If $f:R\to R$ is a function such that $f\left(x\right)=x^3+x^2{f}^{\prime }\left(1\right)+x{f}^{\prime \prime }\left(2\right)+f^{\prime \prime \prime }\left(3\right)$ for $xϵR$ then the value of f(5) is equal to

• A. $33$
• B. $32$
• C. $16$
• D. $12$

Answer 1

Answer: (B), (D)

$32$
$12$

Substitute $x=0$ in the given equation,
We have $f\left(0\right)=f^{\prime \prime \prime }\left(3\right)$ and putting $x=1$, we get $f\left(1\right)=1+f^{\prime }\left(1\right)+f^{\prime \prime }\left(2\right)+f^{\prime \prime \prime }\left(3\right)$.
Thus $f\left(1\right)-f\left(0\right)=1+f^{\prime }\left(1\right)+f^{\prime \prime }\left(2\right)$. Also differentiating the given equation, we have
$f^{\prime }\left(x\right)=3x^2+2x{f}^{\prime }\left(1\right)+f^{\prime \prime }\left(2\right)$ ... (i)
$f^{\prime \prime }\left(x\right)=6x+2f^{\prime }\left(1\right)$, $f^{\prime \prime \prime }\left(x\right)=6$
Thus $f^{\prime \prime \prime }\left(3\right)=6$ and $f^{\prime }\left(2\right)=12+2f^{\prime }\left(1\right)$.

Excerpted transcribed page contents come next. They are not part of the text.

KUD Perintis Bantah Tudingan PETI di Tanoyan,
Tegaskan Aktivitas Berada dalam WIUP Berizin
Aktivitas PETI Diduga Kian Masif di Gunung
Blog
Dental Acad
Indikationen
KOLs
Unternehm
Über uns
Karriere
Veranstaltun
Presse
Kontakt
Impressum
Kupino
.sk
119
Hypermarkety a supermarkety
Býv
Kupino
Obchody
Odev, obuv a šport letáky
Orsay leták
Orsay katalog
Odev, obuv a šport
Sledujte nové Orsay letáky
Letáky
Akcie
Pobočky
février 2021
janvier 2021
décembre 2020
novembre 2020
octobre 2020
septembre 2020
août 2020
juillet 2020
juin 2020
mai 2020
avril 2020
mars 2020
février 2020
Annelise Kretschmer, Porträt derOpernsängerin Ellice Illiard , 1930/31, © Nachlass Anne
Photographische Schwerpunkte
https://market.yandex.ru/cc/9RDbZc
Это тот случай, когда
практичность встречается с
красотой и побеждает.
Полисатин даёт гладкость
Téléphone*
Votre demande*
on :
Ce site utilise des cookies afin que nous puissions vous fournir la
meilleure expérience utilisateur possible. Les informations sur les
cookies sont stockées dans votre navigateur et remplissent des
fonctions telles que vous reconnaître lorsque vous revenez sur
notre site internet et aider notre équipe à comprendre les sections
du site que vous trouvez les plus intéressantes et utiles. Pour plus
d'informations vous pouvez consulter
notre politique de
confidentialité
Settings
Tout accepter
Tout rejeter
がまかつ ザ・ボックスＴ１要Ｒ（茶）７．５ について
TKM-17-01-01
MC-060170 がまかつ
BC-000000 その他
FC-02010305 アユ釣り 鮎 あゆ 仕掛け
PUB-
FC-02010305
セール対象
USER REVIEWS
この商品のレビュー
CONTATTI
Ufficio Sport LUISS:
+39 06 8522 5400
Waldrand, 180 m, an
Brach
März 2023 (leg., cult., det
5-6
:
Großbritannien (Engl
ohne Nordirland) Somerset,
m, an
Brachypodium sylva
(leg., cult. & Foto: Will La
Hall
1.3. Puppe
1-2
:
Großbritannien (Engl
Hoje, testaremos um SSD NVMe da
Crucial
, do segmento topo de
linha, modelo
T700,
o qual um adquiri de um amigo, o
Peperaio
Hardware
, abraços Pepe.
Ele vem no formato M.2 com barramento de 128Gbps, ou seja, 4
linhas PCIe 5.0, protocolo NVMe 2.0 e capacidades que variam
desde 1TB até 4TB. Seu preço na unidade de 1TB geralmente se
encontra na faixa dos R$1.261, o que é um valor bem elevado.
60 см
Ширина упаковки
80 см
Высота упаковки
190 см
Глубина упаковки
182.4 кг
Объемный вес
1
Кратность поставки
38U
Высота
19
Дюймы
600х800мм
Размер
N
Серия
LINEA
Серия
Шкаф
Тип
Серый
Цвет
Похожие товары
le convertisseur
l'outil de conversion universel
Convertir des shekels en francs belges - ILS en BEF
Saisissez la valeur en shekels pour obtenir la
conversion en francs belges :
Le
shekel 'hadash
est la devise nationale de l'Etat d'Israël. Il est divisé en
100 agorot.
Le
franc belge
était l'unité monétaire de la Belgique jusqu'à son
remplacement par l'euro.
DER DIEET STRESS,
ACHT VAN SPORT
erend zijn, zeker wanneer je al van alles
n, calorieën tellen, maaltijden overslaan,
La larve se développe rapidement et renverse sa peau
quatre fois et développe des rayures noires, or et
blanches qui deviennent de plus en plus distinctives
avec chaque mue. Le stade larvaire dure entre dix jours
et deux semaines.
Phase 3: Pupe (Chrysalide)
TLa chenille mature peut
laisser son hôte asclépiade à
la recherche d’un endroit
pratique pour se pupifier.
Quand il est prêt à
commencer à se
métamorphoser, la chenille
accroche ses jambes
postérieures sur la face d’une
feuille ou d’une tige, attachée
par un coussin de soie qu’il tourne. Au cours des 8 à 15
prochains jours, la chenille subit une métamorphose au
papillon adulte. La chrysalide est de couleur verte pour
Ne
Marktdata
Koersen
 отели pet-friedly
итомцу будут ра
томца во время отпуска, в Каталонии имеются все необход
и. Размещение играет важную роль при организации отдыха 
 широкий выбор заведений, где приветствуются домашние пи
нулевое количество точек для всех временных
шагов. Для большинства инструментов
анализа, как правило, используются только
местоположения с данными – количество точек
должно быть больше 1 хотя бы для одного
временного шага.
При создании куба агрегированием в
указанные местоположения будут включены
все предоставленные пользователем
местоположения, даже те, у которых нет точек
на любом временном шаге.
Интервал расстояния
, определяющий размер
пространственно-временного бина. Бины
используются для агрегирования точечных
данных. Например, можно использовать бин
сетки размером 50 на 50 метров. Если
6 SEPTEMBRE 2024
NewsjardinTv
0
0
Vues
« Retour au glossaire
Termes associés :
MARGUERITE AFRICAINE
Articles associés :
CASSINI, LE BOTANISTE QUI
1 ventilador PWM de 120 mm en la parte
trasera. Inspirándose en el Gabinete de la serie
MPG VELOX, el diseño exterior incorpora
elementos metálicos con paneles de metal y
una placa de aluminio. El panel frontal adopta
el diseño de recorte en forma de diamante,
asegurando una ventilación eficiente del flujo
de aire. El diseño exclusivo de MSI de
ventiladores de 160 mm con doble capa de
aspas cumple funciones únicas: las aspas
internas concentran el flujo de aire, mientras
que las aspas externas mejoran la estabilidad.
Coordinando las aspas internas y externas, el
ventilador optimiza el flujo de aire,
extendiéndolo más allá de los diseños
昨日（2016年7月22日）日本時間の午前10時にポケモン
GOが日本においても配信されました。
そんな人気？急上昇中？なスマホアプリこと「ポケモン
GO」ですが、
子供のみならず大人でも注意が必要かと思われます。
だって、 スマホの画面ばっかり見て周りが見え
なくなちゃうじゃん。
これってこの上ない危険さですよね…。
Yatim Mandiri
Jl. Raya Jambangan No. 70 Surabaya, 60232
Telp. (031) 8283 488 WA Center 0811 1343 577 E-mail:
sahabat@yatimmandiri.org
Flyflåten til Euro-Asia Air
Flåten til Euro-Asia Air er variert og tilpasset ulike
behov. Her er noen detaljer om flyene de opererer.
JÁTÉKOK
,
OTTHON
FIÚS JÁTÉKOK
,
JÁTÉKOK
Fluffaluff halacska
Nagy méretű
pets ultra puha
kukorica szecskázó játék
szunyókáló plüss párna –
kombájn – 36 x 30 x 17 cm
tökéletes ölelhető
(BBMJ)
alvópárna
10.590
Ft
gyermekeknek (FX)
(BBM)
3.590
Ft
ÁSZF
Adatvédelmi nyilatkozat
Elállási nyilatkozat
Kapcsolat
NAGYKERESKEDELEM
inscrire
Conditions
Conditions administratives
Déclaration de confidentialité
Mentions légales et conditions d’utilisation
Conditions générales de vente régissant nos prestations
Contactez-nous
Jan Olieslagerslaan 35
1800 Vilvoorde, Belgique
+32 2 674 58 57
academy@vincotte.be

Subsitute $x=1$ in (i), we have
$f^{\prime }\left(1\right)=3+2f^{\prime }\left(1\right)+f^{\prime \prime }\left(2\right)=3+2f^{\prime }\left(1\right)+12+2f^{\prime }\left(1\right)=15+4f^{\prime }\left(1\right)$
$\Rightarrow$ $f^{\prime }\left(1\right)=-5$ and so $f^{\prime \prime }\left(2\right)=12-10=2$
$\therefore f\left(2\right)=2^3+2^2{f}^{\prime }\left(1\right)+2f^{\prime \prime }\left(2\right)+f^{\prime \prime \prime }\left(3\right)$
$=8+4(-5)+2\left(2\right)+6=18-20=-2$